Butterflies swoop in the light, and as we stroll toward the shadowy rear of the cemetery a flock of large dark birds bolt up from the undergrowth.
“Did you see that?” MissKarret asks me. I didn’t, but I heard it.
This is actually one of three Mississippi cemeteries with markers to the great early bluesman, even though Henderson admits Robert Johnson’s bones probably aren’t at this one. A few miles down the road we pass a cluster of shacks, one of which has a sign for a diner. In the red dirt parking lot are the chefs, a pair of aproned ladies busy carrying to their car gigantic tin casserole trays for some sort of feast. Johnson’s second grave, one of them kindly tells us, is down a dirt road behind the diner.

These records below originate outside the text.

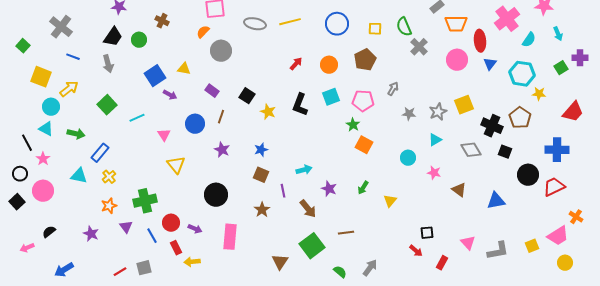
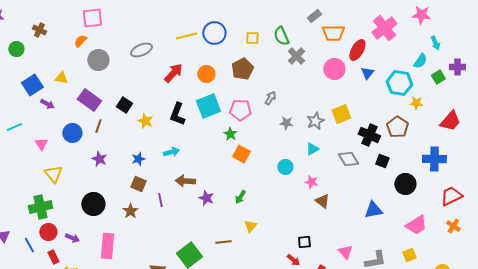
yellow line: (290, 22) -> (186, 36), moved
gray ellipse: (255, 24) -> (141, 50), moved, turned -35
cyan semicircle: (529, 40) -> (420, 61), moved
red ellipse: (480, 41) -> (357, 50), turned 35
red arrow: (296, 64) -> (173, 73), size x1.5
purple rectangle: (212, 91) -> (89, 100), size x1.6
cyan square: (331, 97) -> (208, 106), size x1.4
cyan arrow: (304, 170) -> (171, 152), moved
red trapezoid: (554, 187) -> (451, 196), moved
brown triangle: (459, 190) -> (322, 201), moved
green cross: (145, 201) -> (40, 207), moved
yellow triangle: (390, 201) -> (250, 226), moved
brown arrow: (308, 209) -> (185, 181), moved, turned 132
brown star: (262, 210) -> (130, 211), moved
pink trapezoid: (558, 236) -> (416, 225), moved

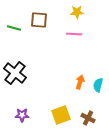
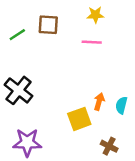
green line: (14, 28) -> (17, 35), turned -48
purple star: (22, 115) -> (27, 142), size x1.6
yellow square: (61, 115) -> (79, 119), moved

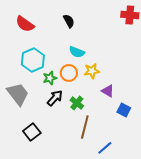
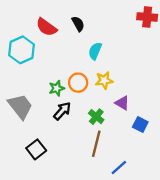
red semicircle: (25, 24) -> (46, 27), moved
cyan semicircle: (77, 52) -> (95, 51), moved, turned 91
cyan hexagon: (33, 60) -> (22, 50), moved
green cross: (77, 103) -> (96, 117), moved

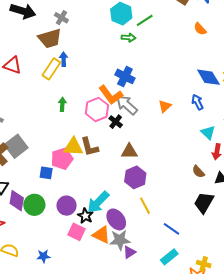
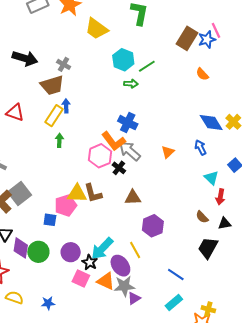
green arrow: (62, 104) -> (59, 140), moved
purple hexagon: (135, 177) -> (153, 226), moved
yellow line: (145, 206) -> (135, 250), moved

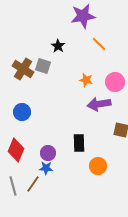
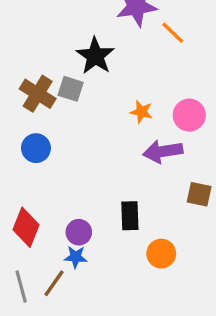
orange line: (99, 44) -> (173, 33), moved
black star: (58, 46) -> (95, 56), size x1.6
blue circle: (22, 112) -> (36, 148), moved

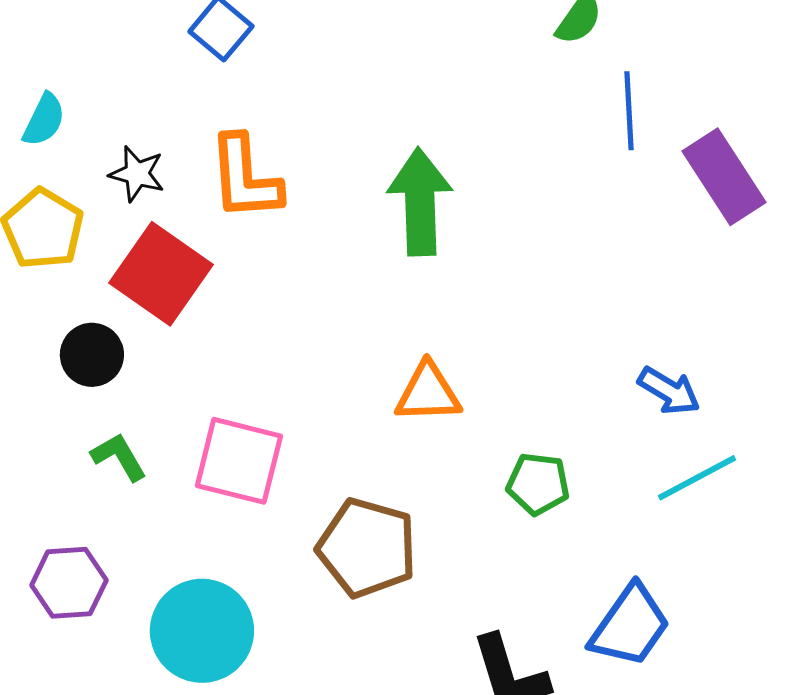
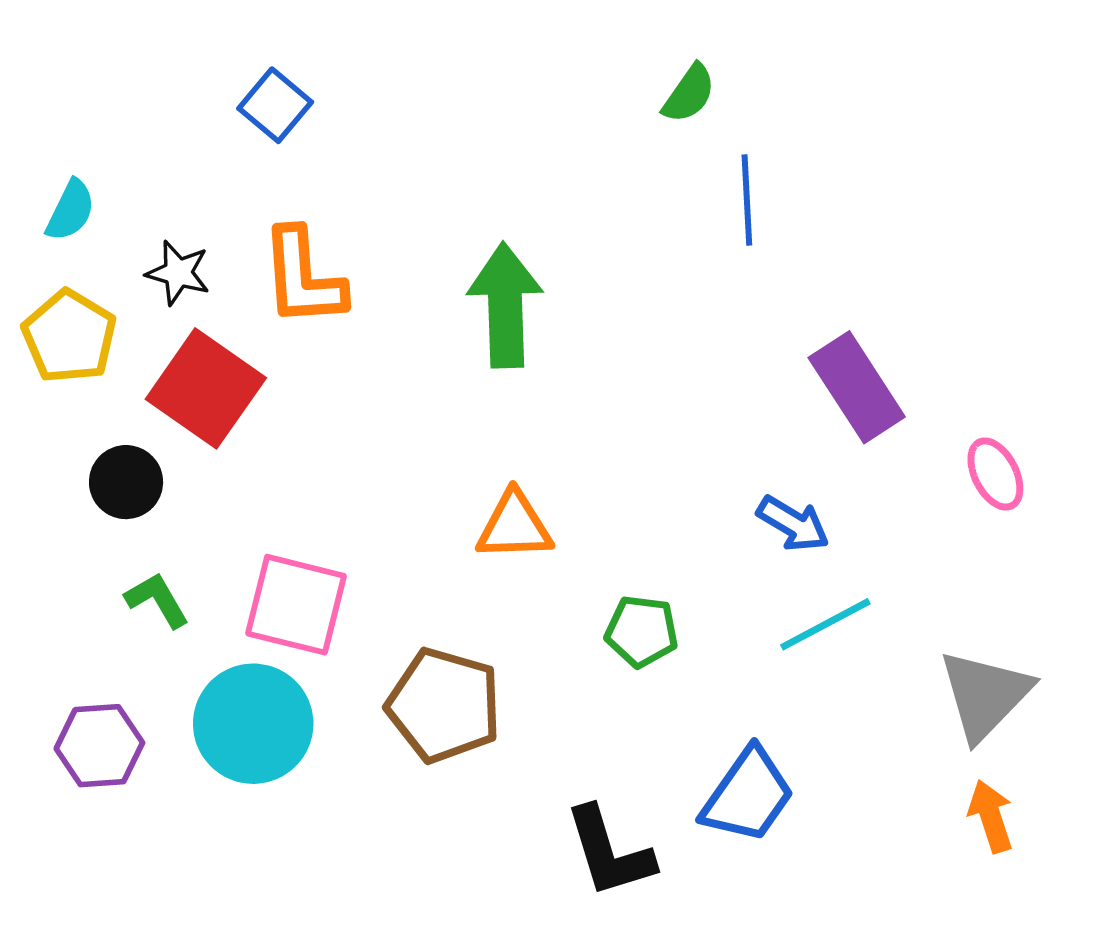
purple rectangle: (724, 177) -> (857, 387), moved
cyan circle: (202, 631) -> (253, 724), moved

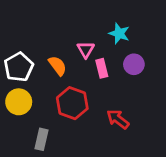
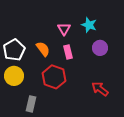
pink triangle: (86, 50) -> (64, 29), moved
pink rectangle: (102, 68) -> (68, 52), moved
red arrow: (118, 119) -> (100, 89), moved

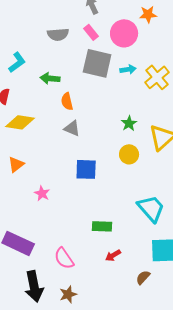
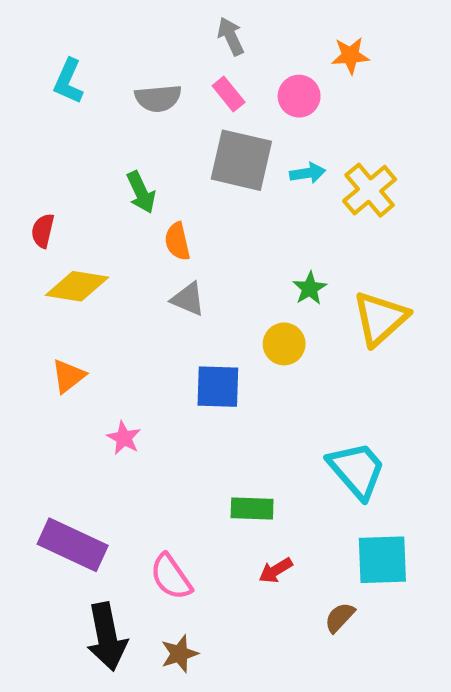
pink circle: (124, 33) -> (299, 96), size x0.7
cyan L-shape: (17, 62) -> (68, 81), moved, turned 150
green arrow: (50, 78) -> (141, 192), turned -120
yellow circle: (129, 154) -> (284, 344), moved

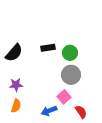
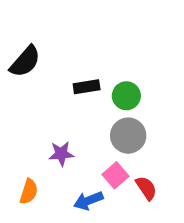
black semicircle: (14, 53) -> (25, 61), moved
purple star: (16, 85) -> (61, 154), moved
red semicircle: (81, 112) -> (146, 188), moved

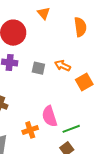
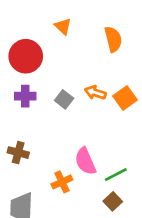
gray square: (38, 68) -> (64, 99), turned 32
orange square: (84, 82) -> (125, 98), moved

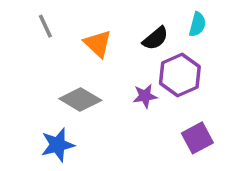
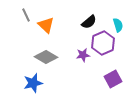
cyan semicircle: (197, 24) -> (118, 25), moved, turned -32
orange triangle: (98, 44) -> (46, 25), moved

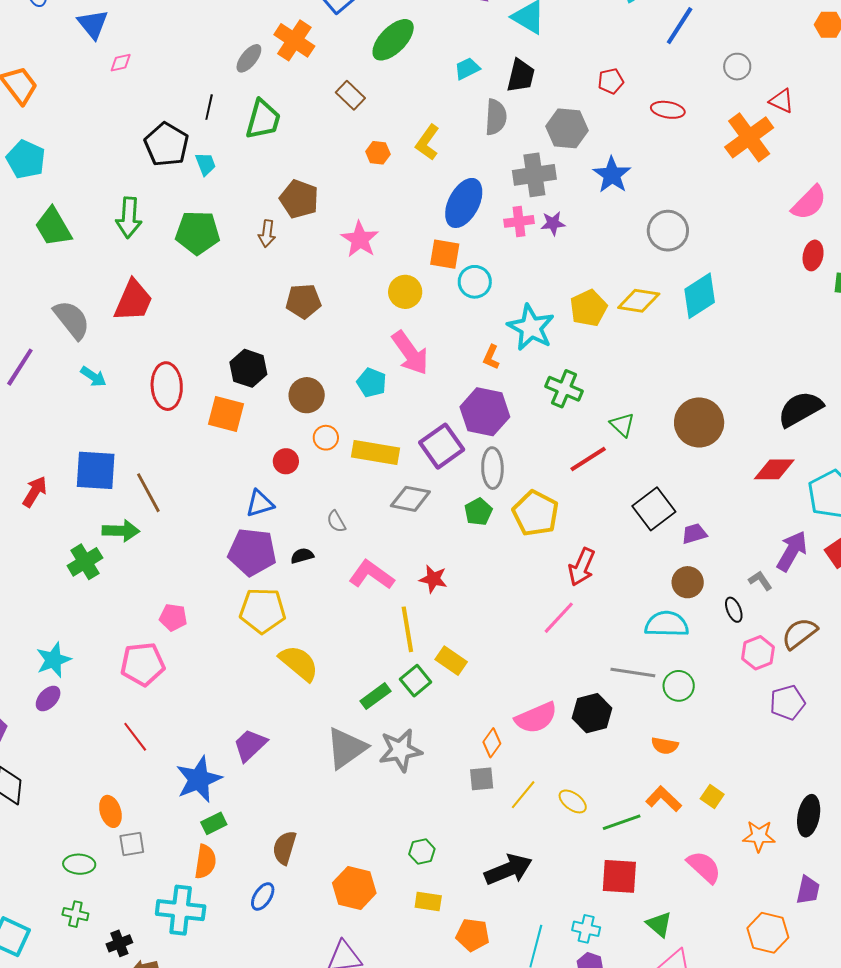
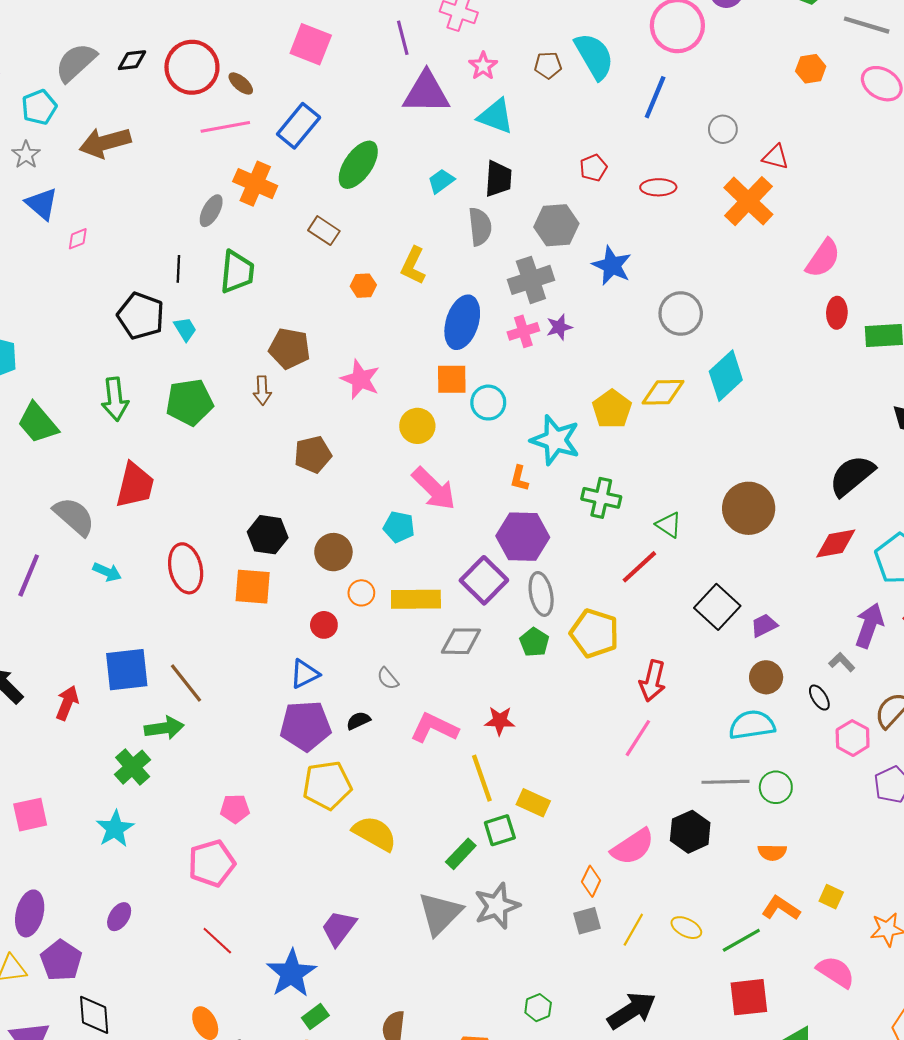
cyan star: (54, 660) -> (115, 829), moved
green square: (416, 681) -> (500, 830), turned 32

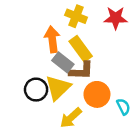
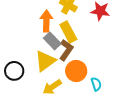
brown L-shape: (81, 71) -> (66, 50), turned -65
black circle: (36, 90) -> (14, 71), moved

There, at Payne Chapel Memorial Baptist Church, we find two men mowing among the tombs; one, in a red sweatshirt and dusty cap that says, “F.B.I. Jesus”—the letters stand for, Firm Belief In..—points us to Johnson’s tomb, a sparse rectangular marker festooned with guitar picks, and a bottle of Old Grand-Dad whiskey. We take some snaps, wave goodbye to the mowers and with cotton clumps blowing in the breeze ride Highway 7 north, in search of Robert Johnson’s third grave. We never find it, and it doesn’t really matter.
“This really has nothing to do with music,” says Henderson. “This has to do with respect, and if we save a cemetery from becoming row crops along the way then it’s all the sweeter. We turn the light on and the darkness recedes, and that is a good thing. That is biblical.”